Wir nehmen es gerne an und er erzählt uns, dass er unterwegs zu einem Hippie-Festival im Shittim Ashram ist, welches nur einmal jährlich stattfindet.Dort gäbe es auch einen Campingplatz. Er fragt ob wir auch kommen wollen, wir verneinen jedoch zuerst, da die Strecke bis dahin noch 56 Kilometer beträgt. Zudem wollten wir dort erst morgen zur Mittagspause sein.

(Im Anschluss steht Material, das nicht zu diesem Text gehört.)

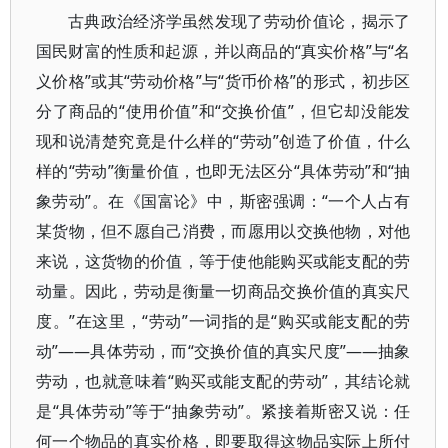
古典政治经济学虽然发现了劳动价值论，揭示了
国民财富的性质和起源，并以商品的“真实价格”与“名
义价格”或其“劳动价格”与“货币价格”的形式，初步区
分了商品的“使用价值”和“交换价值”，但它却没能发
现和说清楚究竟是什么样的“劳动”创造了价值，什么
样的“劳动”衡量价值，也即无法区分“具体劳动”和“抽
象劳动”。在《国富论》中，斯密强调：“一个人占有
某货物，但不愿自己消费，而愿用以交换他物，对他
来说，这货物的价值，等于使他能购买或能支配的劳
动量。因此，劳动是衡量一切商品交换价值的真实尺
度。”在这里，“劳动”一词指的是“购买或能支配的劳
动”——具体劳动，而“交换价值的真实尺度”——抽象
劳动，也就意味着“购买或能支配的劳动”，其结论就
是“具体劳动”等于“抽象劳动”。紧接着斯密又说：任
何一个物品的真实价格，即要取得这物品实际上所付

Doch der Gedanke lässt uns nicht mehr los, die Strecke lässt es zu und so geben wir richtig Gas, um schnellstmöglich dort zu sein. Der Sonnenuntergang ist wie immer ein Highlight, dann fahren wir durch das Zwielicht und schließlich in voller Dunkelheit mit fantastischem Sternenhimmel. Gegen 21 Uhr erreichen wir schließlich das Gelände des Ashrams. Zuerst will man uns mit den Rädern nicht durchlassen, nach einigem Erklären klappt es jedoch und wir beschließen zuerst das Zelt aufzubauen bevor wir zu den Ticketständen gehen. Eine gute Entscheidung!
Die Tickets sollen 40 Euro pro Person kosten und das Festival endet morgen. Eigentlich ein fairer Preis für ein Festival von drei Tagen Länge, für uns macht es jedoch gar keinen Sinn, denn auch das Essen im Festivalinnenraum müsste gekauft werden.
So gehen wir etwas zerknirscht zurück zu unserem Zelt, immerhin haben wir uns erfolgreich auf den Zeltplatz geschlichen. So verzehren wir ein sehr karges Mahl, Brot mit einem Rest grüner Tapenade und legen uns ins Bett. Lange fällt es uns schwer einzuschlafen, da das Festival sehr laut ist, mit den Oropax bzw. ein wenig Hörspiel im Ohr gelang es uns aber dann doch ins Land der Träume einzutreten.